On Thursday, Japan's Supreme Court upheld a 2004 law that requires transgender people in the country undergo sex reassignment surgery in order to legally change their gender. Law 111 also specifies that in order to receive a change in their legal gender marker, a trans person in Japan must be at least 20 years old, unmarried, and sterilized.
Japan's Supreme Court decision comes after Takakito Usui, a trans man, challenged the law as unconstitutional. While the decision to uphold the law was unanimous, according to the Associated Press, two judges on the court proposed regular reviews of the law “from the viewpoint of respect for personality and individuality."
Though Usui's attempt to challenge the law was unsuccessful, he appeared to have hope for the future of trans rights in Japan, due in part to these remarks from the judges. “I think the ruling could lead to a next step,” Usui said during a press conference following the ruling. “I hope to find what constitutes a family of my own that does not fit the traditional mold.”
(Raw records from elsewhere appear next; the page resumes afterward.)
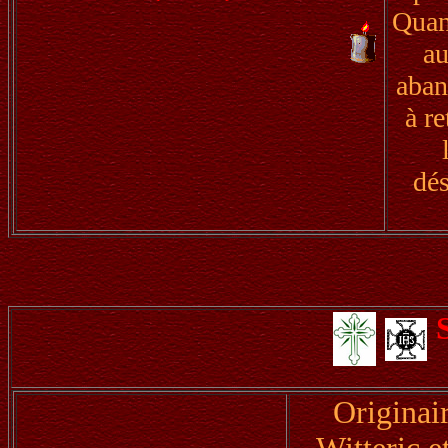
Quan
au
aban
à r
dé
Originair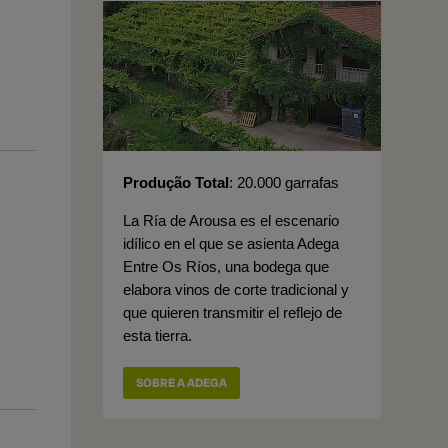
Produção Total
20.000 garrafas
La Ría de Arousa es el escenario
idílico en el que se asienta Adega
Entre Os Ríos, una bodega que
elabora vinos de corte tradicional y
que quieren transmitir el reflejo de
esta tierra.
SOBRE A ADEGA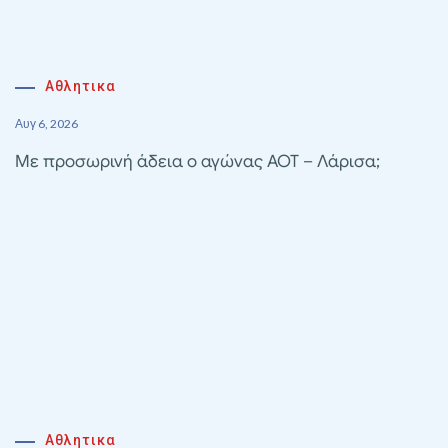
Αθλητικα
Αυγ 6, 2026
Με προσωρινή άδεια ο αγώνας ΑΟΤ – Λάρισα;
Αθλητικα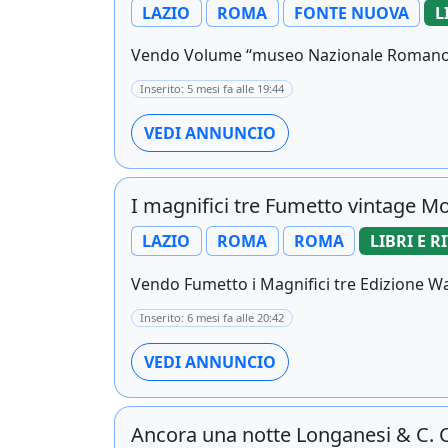
LAZIO
ROMA
FONTE NUOVA
L
Vendo Volume “museo Nazionale Romano – le
Inserito: 5 mesi fa alle 19:44
VEDI ANNUNCIO
I magnifici tre Fumetto vintage M
LAZIO
ROMA
ROMA
LIBRI E R
Vendo Fumetto i Magnifici tre Edizione Wa
Inserito: 6 mesi fa alle 20:42
VEDI ANNUNCIO
Ancora una notte Longanesi & C.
Across the world, the struggle for transgender people's rights has often included similar laws to the one upheld by Japan this week. In parts of the United States and Europe, sterilization in the form of sex reassignment surgery, hysterectomy, and vasectomy has been required for individuals who wanted to legally change their gender, despite human rights organizations' condemnation of the practice. Europe did not stop requiring sterilization for trans people hoping to change their legal gender until 2017, after three French citizens filed a case with the European Court of Human Rights. In the US, where laws for changing gender markers vary by state, multiple states still require sex reassignment surgery before allowing people to legally change their gender.
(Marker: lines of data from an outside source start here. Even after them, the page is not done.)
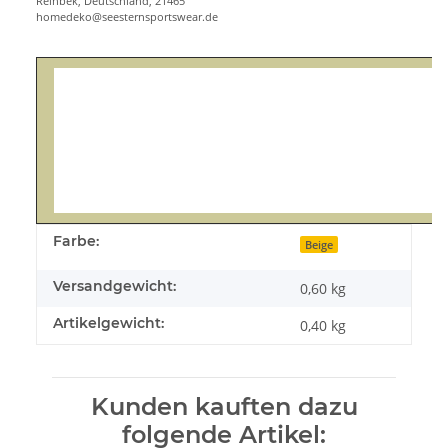
Reinbek, Deutschland, 21465
homedeko@seesternsportswear.de
Farbe:
Beige
Versandgewicht:
0,60 kg
Artikelgewicht:
0,40
kg
Kunden kauften dazu
folgende Artikel:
In 2013, the United Nation's Human Rights Council published a report which described medically unnecessary surgery as mandated by a government as "torture." "The Special Rapporteur calls upon all States to repeal any law allowing intrusive and irreversible treatments, including forced genital-normalizing surgery, involuntary sterilization, [etc…] when enforced or administered without the free and informed consent of the person concerned," reads the report.
In 2016, Human Rights Watch (HRW) filed a formal complaint to the UN over Japan's Law 111, claiming that the legislation "violate[s] internationally protected human rights of transgender people in Japan, including the right to health and the prohibition on inhuman and degrading treatment or punishment."
LGBTQ researcher at Human Rights Watch Kyle Knight tells Broadly, "We take the strong position—as do most human rights institutions, NGOs, UN agencies, or otherwise—that a legal gender recognition procedure should be an administrative procedure. It should be transparent, accessible, and quick—and it should be based on a self-declaration, not a medical intervention or evaluation."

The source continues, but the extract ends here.